**Directions for this task**
Begin your copy at the line that holds "Describe the element at coordinates (49, 185)" and carry it through the final line of the data, writing out each line exactly and omitting pictures.
-- Data follows --
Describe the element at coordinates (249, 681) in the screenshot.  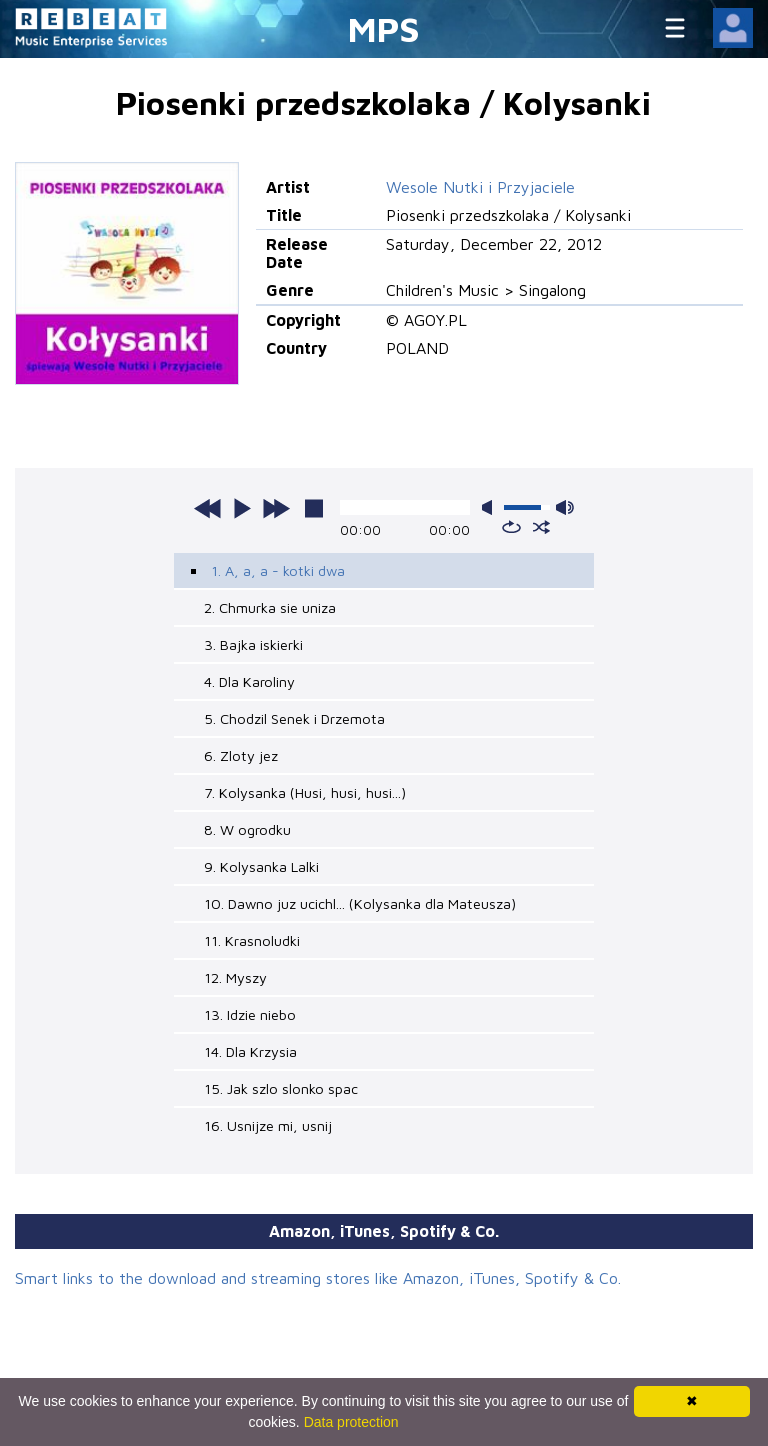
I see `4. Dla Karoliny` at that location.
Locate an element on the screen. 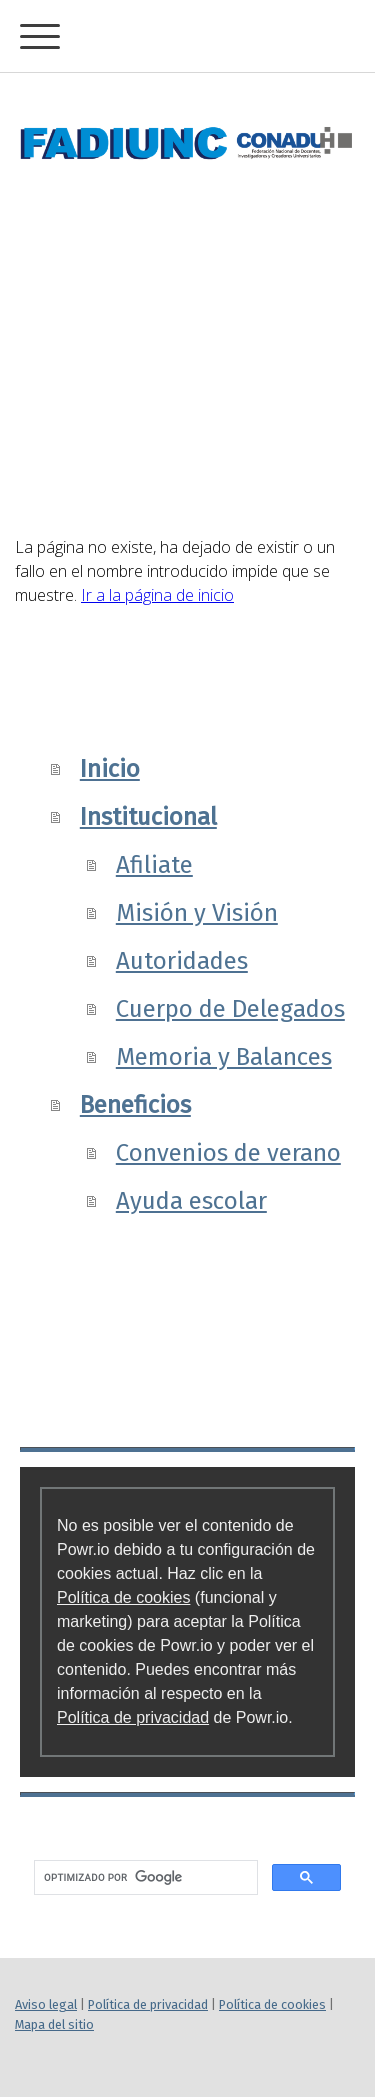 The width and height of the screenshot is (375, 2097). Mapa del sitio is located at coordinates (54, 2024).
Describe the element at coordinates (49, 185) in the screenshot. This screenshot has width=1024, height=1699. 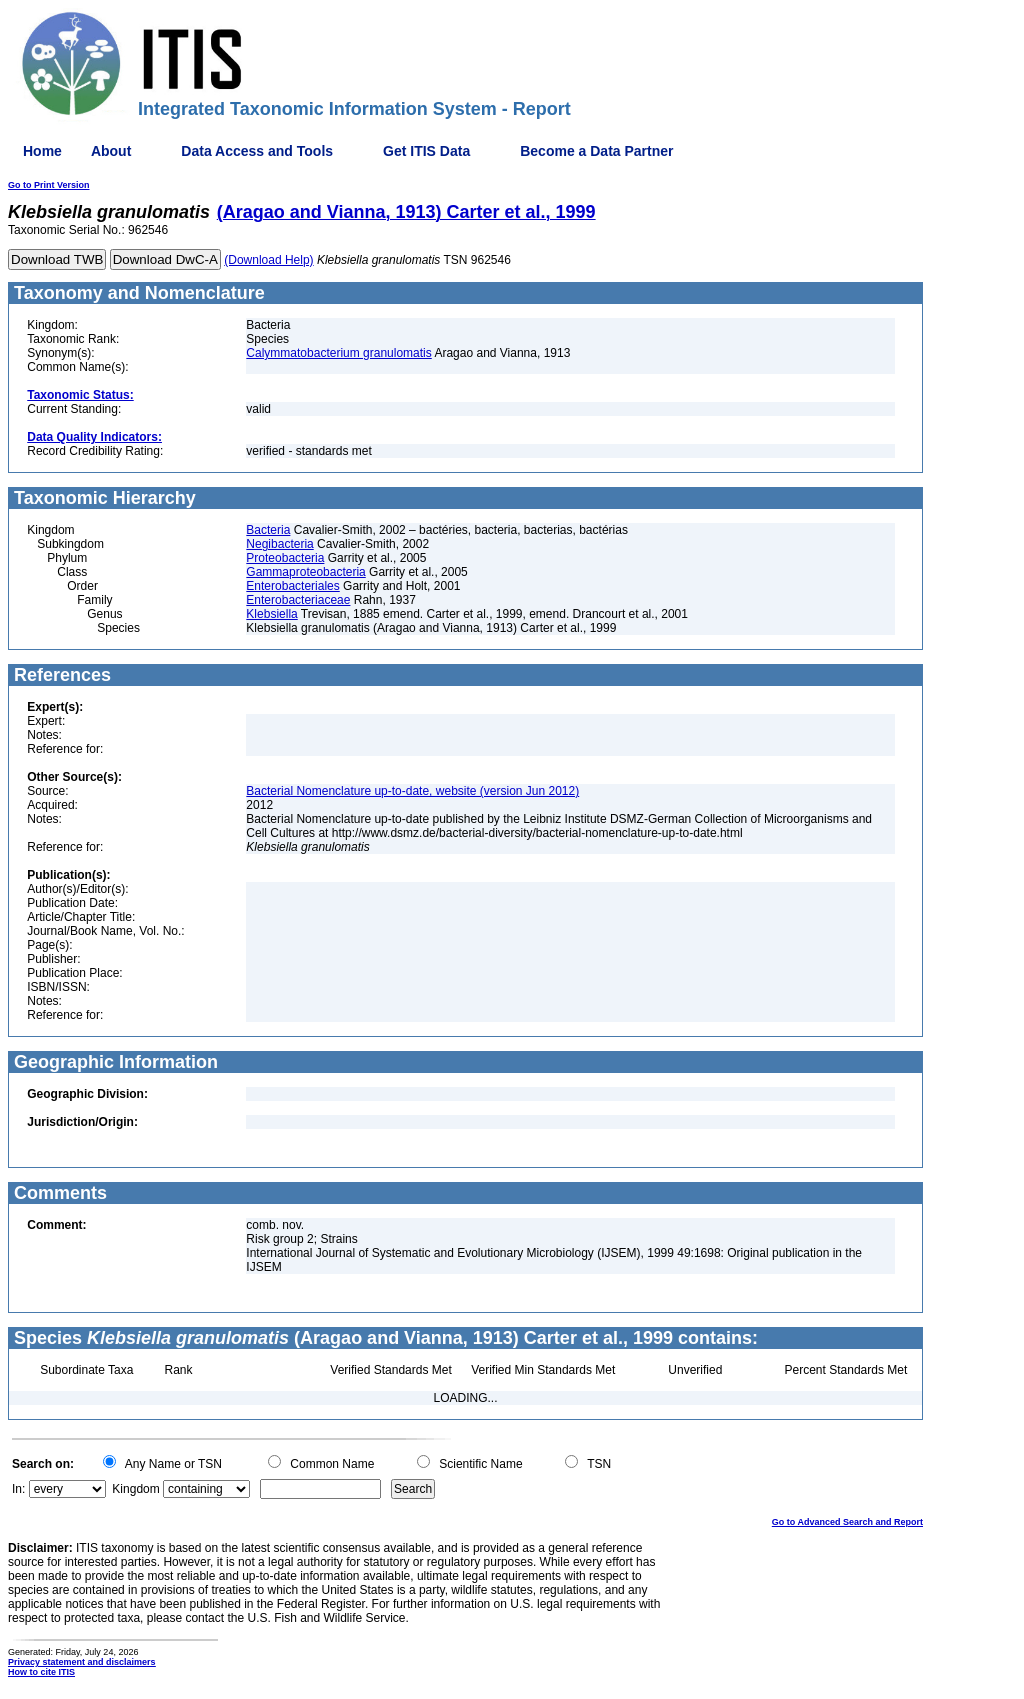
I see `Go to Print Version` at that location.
-- Data concluded --
**Task response**
Describe the element at coordinates (49, 185) in the screenshot. This screenshot has width=1024, height=1699. 
I see `Go to Print Version` at that location.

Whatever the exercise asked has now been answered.